Meinungszensur auf Twitter enthüllt: So geht selektives „Reichweiten-Management“

Teil zwei der Twitter-Files: Am Donnerstag veröffentlichte Journalistin Bari Weiss den zweiten Band der sogenannten Twitter-Files. Diese offenbaren subtile Methoden der Meinungszensur.
Schild am Twitter-Hauptsitz in San Francisco. Twitter-Besitzer Elon Musk lässt Nutzer über Freischaltung gesperrter Accounts abstimmen.
Schild am Twitter-Hauptsitz in San Francisco. Twitter-Besitzer Elon Musk lässt Nutzer über Freischaltung gesperrter Accounts abstimmen.Foto: Jeff Chiu/AP/dpa
Von 12. Dezember 2022

An dieser Stelle wird ein Podcast von Podcaster angezeigt. Bitte akzeptieren Sie mit einem Klick auf den folgenden Button die Marketing-Cookies, um den Podcast anzuhören.

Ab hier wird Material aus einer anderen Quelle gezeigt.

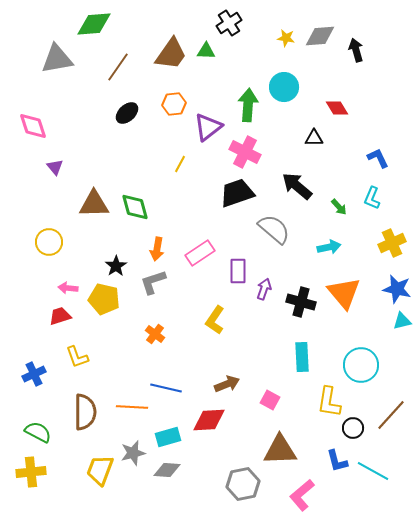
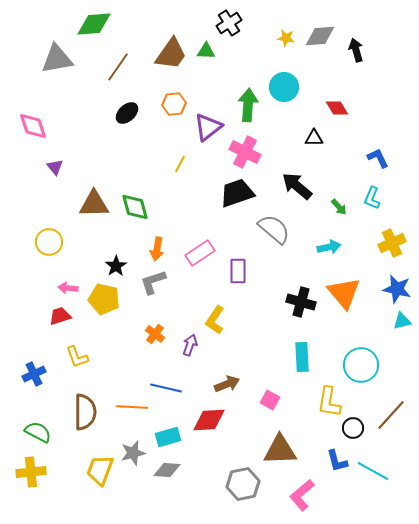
purple arrow at (264, 289): moved 74 px left, 56 px down
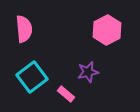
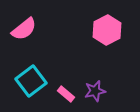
pink semicircle: rotated 56 degrees clockwise
purple star: moved 7 px right, 19 px down
cyan square: moved 1 px left, 4 px down
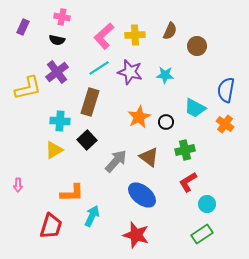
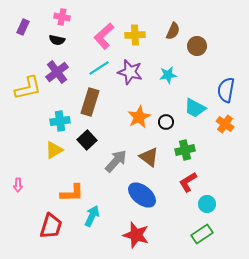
brown semicircle: moved 3 px right
cyan star: moved 3 px right; rotated 12 degrees counterclockwise
cyan cross: rotated 12 degrees counterclockwise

Am Donnerstagabend (08.12.) hat die Gründerin und Herausgeberin von „The Free Press“, Bari Weiss, den zweiten Band der sogenannten Twitter-Files veröffentlicht. In Zusammenarbeit mit dem neuen Twitter-Eigentümer Elon Musk und dem Journalisten Matt Taibbi wertet sie interne Unterlagen über mögliche Zensurpraktiken auf der Plattform aus.

Zensurmechanismen unterhalb der Schwelle einer Sperrung

Bereits zu Beginn des Monats hatte Elon Musk selbst den ersten Teil der Dokumentensammlungen veröffentlicht. Darin war nachzuvollziehen, wie ehemalige Twitter-Führungskräfte eine Enthüllungsreportage über Inhalte eines Laptops von Hunter Biden unterdrückten. Dessen Vater Joe Biden stand damals noch im Wahlkampf um die US-Präsidentschaft. Der Laptop enthielt potenziell kompromittierende Inhalte, unter anderem über Geschäfte Hunter Bidens mit der KP Chinas.

Die Tweets enthielten die Kommunikation zwischen Twitter-Mitarbeitern, die sich damit auseinandersetzten, wie sie ihre Entscheidung, den Hunter-Biden-Bericht zu zensieren, nach außen entschuldigen sollten.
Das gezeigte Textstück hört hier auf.